Maar rente verlagen is makkelijker gezegd dan gedaan. In een brief legt minister Dijkgraaf de Tweede Kamer drie mogelijkheden voor: een korting op de rente, een renteplafond of een jaarlijks bedrag. Alle drie hebben ze voor- en nadelen.
Voor wie?
En voor wie doe je het precies? Dijkgraaf schetst de situatie van een student die 1.300 euro aan basisbeurs voor thuiswonenden misloopt en uiteindelijk 20 duizend euro schuld opbouwt. Een andere student gaat een jaar later studeren, krijgt meteen de basisbeurs en komt uit op 18.700 euro schuld. Krijgt de eerste een verlaagde rente en de tweede niet? Het roept vragen op over gelijke behandeling.
Naar schatting levert het amendement 183 miljoen euro per jaar op. Daarmee kun je de rente met bijvoorbeeld 1 procent verlagen. Stel dat de rente naar 5 procent stijgt, dan betalen studenten van het leenstelsel dus 4 procent.
Je kunt ook een plafond instellen, bijvoorbeeld 2,75 procent. Zolang de rente laag is, betalen de pechstudenten dan hetzelfde als anderen. Mocht de rente stijgen, dan blijft die van hen hooguit 2,75 procent. Hoe hoger de rente voor andere studenten, hoe groter hun voordeel.
Van verminderde rente profiteren voornamelijk oud-studenten met voldoende inkomen, legt Dijkgraaf uit. Anderen vallen onder de ‘draagkrachtregeling’ en lossen minder studieschuld af, of zelfs helemaal niets.
Jaarlijks bedrag
De derde optie, schetst de minister, is een jaarlijks bedrag uitkeren (of van de studieschuld aftrekken) aan pechstudenten die nu een tegemoetkoming krijgen.

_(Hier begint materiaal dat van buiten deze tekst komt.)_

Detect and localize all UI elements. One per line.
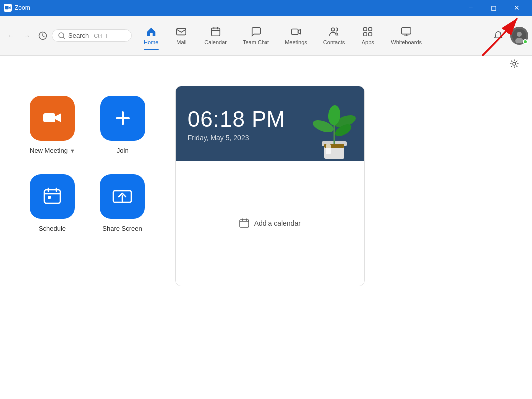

Dat zou neerkomen op 65 euro per leenstelseljaar, dus 260 euro per jaar voor studenten die vier jaar basisbeurs misliepen.
Het voordeel: je kunt rekening houden met het aantal jaren misgelopen basisbeurs (dat is met die rentekorting eigenlijk niet te doen) en het geld komt ook terecht bij studenten die geen lening wilden afsluiten. Een nadeel is dat studenten met hoge schulden hier relatief minder van profiteren.
In het algemeen lijkt Dijkgraaf niet erg enthousiast over de aanpassing. Natuurlijk is de stijgende rente niet fijn, maar het stelsel is juist bedoeld voor alle omstandigheden. De rente is lager dan op de markt en er zijn vangnetten voor oud-studenten met een laag inkomen. Als de politiek het stelsel steeds aanpast ‘aan de economische omstandigheden van het moment’, dan wordt het volgens hem nogal kwetsbaar.
Houdbaarheid
En verschillen in rente tussen oud-studenten zijn ook moeilijk uit te leggen. Mocht de Tweede Kamer daarvoor kiezen, dan moet er nader onderzoek komen ‘naar de juridische houdbaarheid daarvan, in het licht van het beginsel van gelijke behandeling.’
Gaat die 183 miljoen euro inderdaad van de expats komen, zoals Omtzigt beoogt met zijn amendement? In de Eerste Kamer is het enthousiasme minder groot. De versobering van het belastingvoordeel zal de Nederlandse economie schaden, meent een meerderheid van de senatoren. Ze vragen het kabinet om met een alternatief voorstel te komen.
Andere ideeën
In dezelfde brief kaart Dijkgraaf ook enkele andere verzoeken af. De Tweede Kamer vroeg hem van alles te onderzoeken en dat is nu gebeurd. Bijvoorbeeld het bevriezen van de rente, waar sommige partijen voor pleitten. Dat zou elk jaar vele miljarden kosten.
Een ander idee was korting voor studenten die versneld aflossen. Klinkt sympathiek, maar daar kunnen studenten misbruik van maken, legt de minister uit, bijvoorbeeld door maximaal te lenen en het dan met korting versneld af te lossen. Dan maken ze winst op hun lening.
En is het een idee om eindelijk een banner met ‘Let op! Geld lenen kost geld’ op de website van DUO zetten? De intentie is goed, zegt Dijkgraaf. ‘Ik ben alleen geen voorstander om te werken met deze banner.’ Want een studielening is iets anders dan een ‘consumptieve lening’ (voor pakweg een auto of een televisie). Dus nee, die waarschuwing komt niet op de website.
Wel gaat het Nibud, op verzoek van het kabinet, weer onderzoek doen naar de koopkracht van studenten. Dat gebeurde een poosje niet, omdat het te ingewikkeld zou zijn. Maar zo’n onderzoek komt er nu toch en ook in de jaarlijkse koopkrachtplaatjes rond Prinsjesdag zullen studenten worden opgenomen.